Well then there is no excuse for your enormous amount of total ignorance.
But you go ahead and take those falsehoods to the grave if it gives you comfort.    I counted five absolute lies or falsehoods in your claims.


----------



## Book of Jeremiah (Sep 22, 2015)

mdk said:


> Jeremiah said:
> 
> 
> > A true Christian acknowledges the true holy days - such as Yom Kippur - and greets the Jewish people with blessings and prayers.  I'm acknowledging the right people this day.  This is their day!   A true Christian does not give attention to false prophets other than to expose them and warn others to ignore them and have nothing to do with them.  It's scriptural.
> ...



You must have missed my thread For Jews - Yom Kippur in which I posted a photograph of Jews watching the Sunset and a Yom Kippur wish.  You need to pay closer attention.  I posted a good deal of information about the Yom Kippur Holy Day - perhaps you should look at the thread?


----------



## Book of Jeremiah (Sep 22, 2015)

pamjo said:


> Jeremiah said:
> 
> 
> > DarkFury said:
> ...



Yes, this is a typical happening in Roman Catholic families, I was disowned by mine after I became a born again Christian.  (back in 89')  Later some of them talked to me for a time but as they know I am adamantly opposed to Catholicism, the false teachings and the bondage it puts people under we no longer stay in touch.  I cannot apologize for telling people the truth.  If we don't tell them the truth we'd have their blood on our hands if they should remain in Catholicism and end up in hell.  I'm sorry for what you have suffered - it isn't pleasant and it is always a deep grief to see loved ones choose to follow tradition and the demon inspired Doctrines of men rather than Jesus Christ.


----------



## Book of Jeremiah (Sep 22, 2015)

turzovka said:


> pamjo said:
> 
> 
> > This is EXACTLY how we were taught in my home.
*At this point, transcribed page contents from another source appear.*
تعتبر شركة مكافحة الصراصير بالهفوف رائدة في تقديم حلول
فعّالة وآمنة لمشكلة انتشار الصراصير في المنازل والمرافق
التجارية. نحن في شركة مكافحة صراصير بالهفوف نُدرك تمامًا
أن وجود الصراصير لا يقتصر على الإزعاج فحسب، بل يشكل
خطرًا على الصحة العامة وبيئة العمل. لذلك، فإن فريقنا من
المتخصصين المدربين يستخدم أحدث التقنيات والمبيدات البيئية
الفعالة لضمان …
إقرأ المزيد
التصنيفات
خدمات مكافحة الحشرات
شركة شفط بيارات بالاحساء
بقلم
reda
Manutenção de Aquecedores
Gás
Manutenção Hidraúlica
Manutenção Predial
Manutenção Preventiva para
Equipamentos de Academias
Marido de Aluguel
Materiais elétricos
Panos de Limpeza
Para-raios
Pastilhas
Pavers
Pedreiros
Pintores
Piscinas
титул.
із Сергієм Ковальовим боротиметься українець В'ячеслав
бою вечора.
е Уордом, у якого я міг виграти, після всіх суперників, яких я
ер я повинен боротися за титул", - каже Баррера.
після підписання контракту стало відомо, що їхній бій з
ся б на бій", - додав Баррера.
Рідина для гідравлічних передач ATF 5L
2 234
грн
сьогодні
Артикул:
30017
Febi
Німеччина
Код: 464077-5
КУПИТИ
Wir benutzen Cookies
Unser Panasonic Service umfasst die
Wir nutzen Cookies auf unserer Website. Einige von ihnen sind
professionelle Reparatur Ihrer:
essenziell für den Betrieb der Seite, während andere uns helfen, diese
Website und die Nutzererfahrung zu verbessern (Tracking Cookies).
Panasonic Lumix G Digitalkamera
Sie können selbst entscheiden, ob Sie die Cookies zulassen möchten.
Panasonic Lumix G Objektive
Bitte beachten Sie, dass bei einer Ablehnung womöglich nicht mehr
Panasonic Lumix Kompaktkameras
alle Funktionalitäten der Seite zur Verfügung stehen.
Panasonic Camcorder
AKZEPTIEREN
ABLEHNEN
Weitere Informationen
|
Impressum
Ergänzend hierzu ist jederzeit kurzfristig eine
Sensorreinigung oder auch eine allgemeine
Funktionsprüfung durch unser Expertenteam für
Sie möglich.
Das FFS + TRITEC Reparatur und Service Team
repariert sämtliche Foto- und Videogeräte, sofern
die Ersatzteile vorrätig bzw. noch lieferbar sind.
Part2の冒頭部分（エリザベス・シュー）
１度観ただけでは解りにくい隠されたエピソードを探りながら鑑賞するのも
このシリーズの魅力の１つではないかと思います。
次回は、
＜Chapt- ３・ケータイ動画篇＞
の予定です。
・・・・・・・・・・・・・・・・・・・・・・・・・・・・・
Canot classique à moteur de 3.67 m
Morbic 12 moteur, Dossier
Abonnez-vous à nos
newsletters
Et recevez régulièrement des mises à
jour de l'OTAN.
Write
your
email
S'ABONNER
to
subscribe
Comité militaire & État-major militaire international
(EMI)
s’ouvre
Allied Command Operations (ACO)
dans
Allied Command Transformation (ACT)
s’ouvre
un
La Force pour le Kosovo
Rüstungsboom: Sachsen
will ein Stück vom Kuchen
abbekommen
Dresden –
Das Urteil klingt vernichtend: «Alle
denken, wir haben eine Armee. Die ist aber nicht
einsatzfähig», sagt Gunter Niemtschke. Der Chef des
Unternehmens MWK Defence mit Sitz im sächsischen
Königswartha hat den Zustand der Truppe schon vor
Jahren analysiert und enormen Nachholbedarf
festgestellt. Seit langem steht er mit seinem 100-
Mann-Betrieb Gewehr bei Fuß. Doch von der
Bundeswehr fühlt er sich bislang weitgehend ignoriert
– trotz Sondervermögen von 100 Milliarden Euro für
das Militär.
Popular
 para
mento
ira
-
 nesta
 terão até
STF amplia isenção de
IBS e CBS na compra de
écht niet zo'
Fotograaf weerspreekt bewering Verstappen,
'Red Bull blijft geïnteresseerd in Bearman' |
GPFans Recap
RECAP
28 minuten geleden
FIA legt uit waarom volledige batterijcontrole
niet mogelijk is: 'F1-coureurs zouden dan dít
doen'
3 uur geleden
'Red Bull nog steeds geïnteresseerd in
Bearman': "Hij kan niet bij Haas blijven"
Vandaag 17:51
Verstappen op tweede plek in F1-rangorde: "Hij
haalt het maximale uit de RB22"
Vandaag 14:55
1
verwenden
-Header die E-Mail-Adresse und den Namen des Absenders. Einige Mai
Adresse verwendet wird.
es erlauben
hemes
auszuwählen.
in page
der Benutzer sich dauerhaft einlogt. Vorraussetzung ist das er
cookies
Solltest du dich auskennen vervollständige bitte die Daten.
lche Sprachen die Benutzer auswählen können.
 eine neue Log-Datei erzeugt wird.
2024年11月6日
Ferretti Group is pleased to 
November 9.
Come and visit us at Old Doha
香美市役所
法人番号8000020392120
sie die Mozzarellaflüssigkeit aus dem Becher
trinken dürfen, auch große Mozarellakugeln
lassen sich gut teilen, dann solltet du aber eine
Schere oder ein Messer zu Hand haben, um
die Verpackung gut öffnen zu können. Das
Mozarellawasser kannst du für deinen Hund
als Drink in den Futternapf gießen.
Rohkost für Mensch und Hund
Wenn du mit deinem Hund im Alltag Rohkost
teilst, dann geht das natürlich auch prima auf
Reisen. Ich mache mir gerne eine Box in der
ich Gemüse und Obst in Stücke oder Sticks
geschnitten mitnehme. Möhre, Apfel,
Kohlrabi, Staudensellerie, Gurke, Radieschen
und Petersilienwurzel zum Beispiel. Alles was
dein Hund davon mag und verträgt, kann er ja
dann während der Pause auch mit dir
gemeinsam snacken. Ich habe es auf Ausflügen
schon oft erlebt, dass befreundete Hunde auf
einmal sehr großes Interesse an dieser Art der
We were taught that the pope is sinless, and next to God. We were taught many lies, which we realized when we became adults. My mother still judges me and calls me a "fallen away Catholic". She thinks the Catholics go to heaven but everyone else is "iffy".
> ...


I do not find him to be in ignorance.  He knows exactly what he is talking about. Stop with the personal attacks and address the OP.  Otherwise you'll need to find another thread to write on, Turzovka.  I am not tolerating personal attacks from anyone here against members on my thread.  Everyone has a point of view and is welcome to share it.  Including you.  Cease from the personal attacks or leave.


----------



## Book of Jeremiah (Sep 22, 2015)

guno said:


> Jeremiah said:
> 
> 
> > irosie91 said:
> ...



The head of the Christian church isn't on TV.  He is seated at the right hand of God.  His name is Jesus Christ.  Not Jorge.  (or Francis)


----------



## Liminal (Sep 22, 2015)

Jeremiah said:


> pamjo said:
> 
> 
> > Jeremiah said:
> ...


You poor lost soul, you'll probably spend your whole life searching for the answers that were already right in front of you.   Satan has apparently cursed you with blindness so profoundly dark that you may never see God's light again.   I'm going to go now and pray the rosary for your salvation.......because when you pray no one is listening.


----------



## turzovka (Sep 22, 2015)

Jeremiah said:


> I do not find him to be in ignorance.  He knows exactly what he is talking about. Stop with the personal attacks and address the OP.  Otherwise you'll need to find another thread to write on, Turzovka.  I am not tolerating personal attacks from anyone here against members on my thread.  Everyone has a point of view and is welcome to share it.  Including you.  Cease from the personal attacks or leave.



Oh, spare me your phony compassion.  You are the most judgmental bigot this side of Jack Chick.

Three posts above this one you boldly proclaim*:  “If we don't tell them the truth we'd have their blood on our hands if they should remain in Catholicism and end up in hell.”*  You are constantly telling Catholics they are going to hell.  And you have the gall to tell others about their behavior?

I can count the ways you are disobeying the words of Jesus Christ.  I can look at your asinine posts and see someone who is fooled by the devil himself, IMO, but is too blinded to realize it. Jack Chick is a monster and a liar and you relish his every lie.  I could cite 50 passages from the gospels alone that you run away from.  I notice the 25 I cited on purgatory you did not dare try to offer reasonable refutations towards the interpretations given.  I pity you, I forgive you, but I will not be so kind as to let you run wild with serious error.  Ecclesiastes says _“a time to embrace and a time to shun embraces.”_  Consider yourself shunned.


----------



## Synthaholic (Sep 22, 2015)

Jeremiah said:


> If he comes? Ignore him and do not show up for this nonsense. He isn't a world leader. He isn't a spokesman for God. He is a false prophet. Have nothing to do with him.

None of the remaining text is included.